-- THE DATA follows --

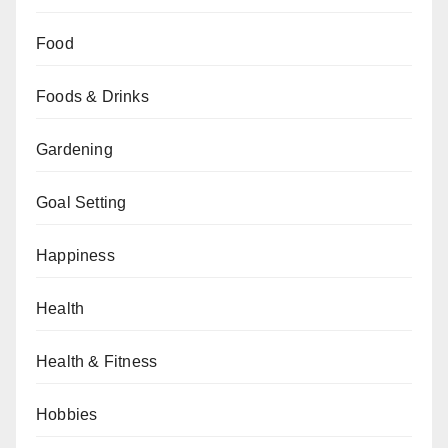
Food
Foods & Drinks
Gardening
Goal Setting
Happiness
Health
Health & Fitness
Hobbies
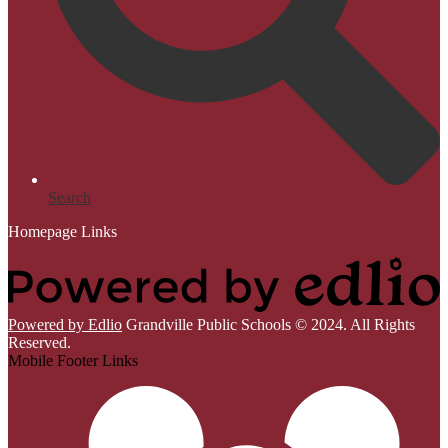
Search
Homepage Links
Powered by Edlio
Grandville Public Schools © 2024. All Rights
Reserved.
Mobile Footer Links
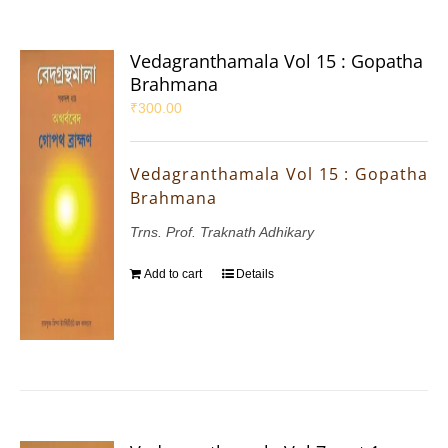
Vedagranthamala Vol 15 : Gopatha
Brahmana
₹
300.00
Vedagranthamala Vol 15 : Gopatha
Brahmana
Trns. Prof. Traknath Adhikary
Add to cart
Details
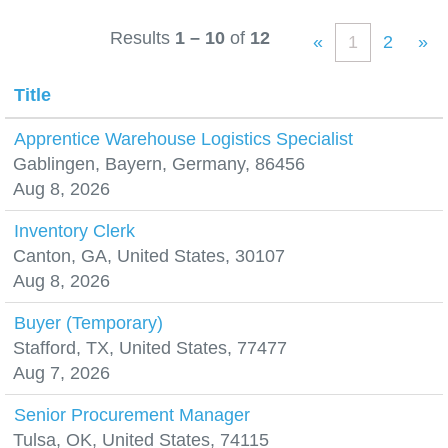
Results
1 – 10
of
12
«
1
2
»
Title
Apprentice Warehouse Logistics Specialist
Gablingen, Bayern, Germany, 86456
Aug 8, 2026
Inventory Clerk
Canton, GA, United States, 30107
Aug 8, 2026
Buyer (Temporary)
Stafford, TX, United States, 77477
Aug 7, 2026
Senior Procurement Manager
Tulsa, OK, United States, 74115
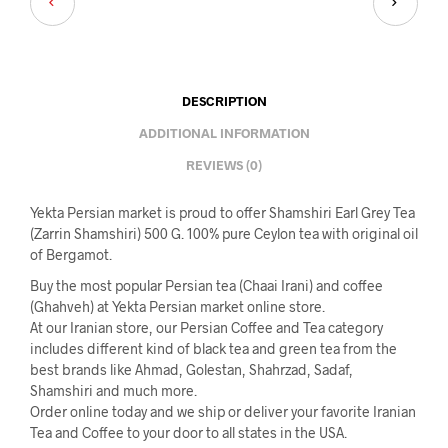
DESCRIPTION
ADDITIONAL INFORMATION
REVIEWS (0)
Yekta Persian market is proud to offer Shamshiri Earl Grey Tea
(Zarrin Shamshiri) 500 G. 100% pure Ceylon tea with original oil
of Bergamot.
Buy the most popular Persian tea (Chaai Irani) and coffee
(Ghahveh) at Yekta Persian market online store.
At our Iranian store, our Persian Coffee and Tea category
includes different kind of black tea and green tea from the
best brands like Ahmad, Golestan, Shahrzad, Sadaf,
Shamshiri and much more.
Order online today and we ship or deliver your favorite Iranian
Tea and Coffee to your door to all states in the USA.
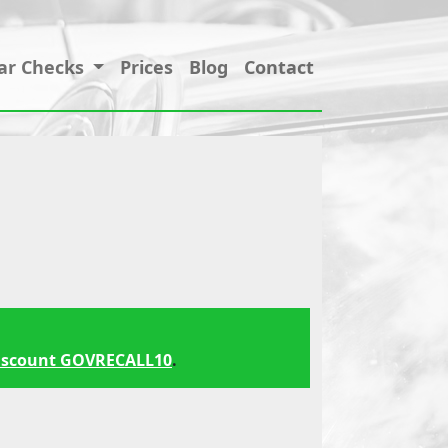
ar Checks
Prices
Blog
Contact
iscount GOVRECALL10
.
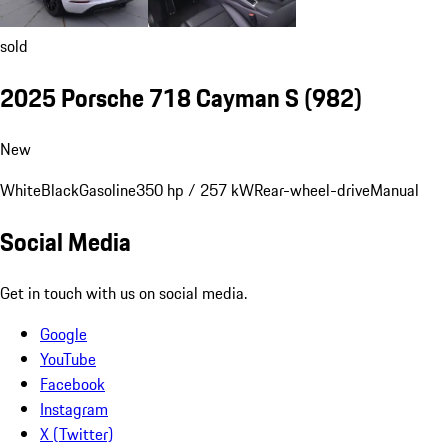
sold
2025 Porsche 718 Cayman S
(982)
New
White
Black
Gasoline
350 hp / 257 kW
Rear-wheel-drive
Manual
Social Media
Get in touch with us on social media.
Google
YouTube
Facebook
Instagram
X (Twitter)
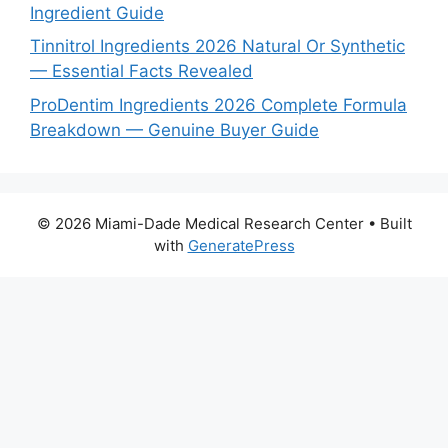
Ingredient Guide
Tinnitrol Ingredients 2026 Natural Or Synthetic
— Essential Facts Revealed
ProDentim Ingredients 2026 Complete Formula
Breakdown — Genuine Buyer Guide
© 2026 Miami-Dade Medical Research Center
• Built
with
GeneratePress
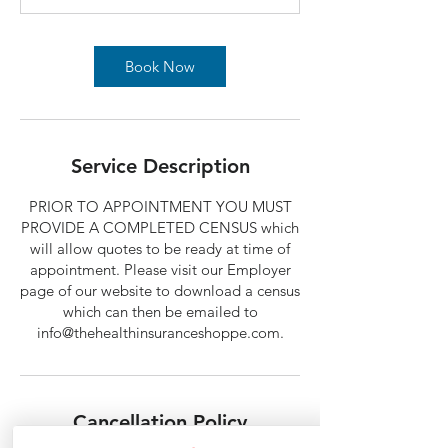
Book Now
Service Description
PRIOR TO APPOINTMENT YOU MUST
PROVIDE A COMPLETED CENSUS which
will allow quotes to be ready at time of
appointment. Please visit our Employer
page of our website to download a census
which can then be emailed to
info@thehealthinsuranceshoppe.com.
Cancellation Policy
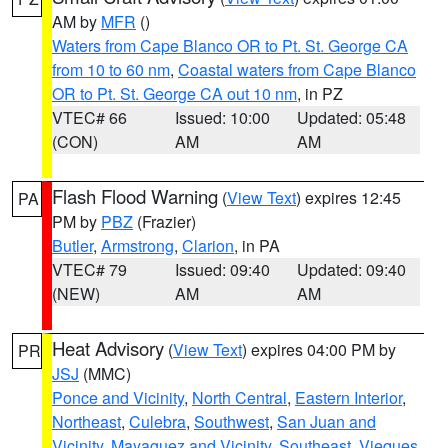
AM by
MFR
()
Waters from Cape Blanco OR to Pt. St. George CA
from 10 to 60 nm
,
Coastal waters from Cape Blanco
OR to Pt. St. George CA out 10 nm
, in PZ
VTEC# 66
Issued: 10:00
Updated: 05:48
(CON)
AM
AM
Flash Flood Warning
(
View Text
) expires 12:45
PA
PM by
PBZ
(Frazier)
Butler
,
Armstrong
,
Clarion
, in PA
VTEC# 79
Issued: 09:40
Updated: 09:40
(NEW)
AM
AM
Heat Advisory
(
View Text
) expires 04:00 PM by
PR
JSJ
(MMC)
Ponce and Vicinity
,
North Central
,
Eastern Interior
,
Northeast
,
Culebra
,
Southwest
,
San Juan and
Vicinity
,
Mayaguez and Vicinity
,
Southeast
,
Vieques
,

-- THE DATA concluded --

### AIM OF THE EXERCISE
Begin at the top of the records above and retype each line exactly until the line containing "Senior Procurement Manager", which is included. Skip all pictures.

### OUTPUT FOR THIS EXERCISE
Food
Foods & Drinks
Gardening
Goal Setting
Happiness
Health
Health & Fitness
Hobbies
Search
Homepage Links
Powered by Edlio
Grandville Public Schools © 2024. All Rights
Reserved.
Mobile Footer Links
Vedagranthamala Vol 15 : Gopatha
Brahmana
₹
300.00
Vedagranthamala Vol 15 : Gopatha
Brahmana
Trns. Prof. Traknath Adhikary
Add to cart
Details
Results
1 – 10
of
12
«
1
2
»
Title
Apprentice Warehouse Logistics Specialist
Gablingen, Bayern, Germany, 86456
Aug 8, 2026
Inventory Clerk
Canton, GA, United States, 30107
Aug 8, 2026
Buyer (Temporary)
Stafford, TX, United States, 77477
Aug 7, 2026
Senior Procurement Manager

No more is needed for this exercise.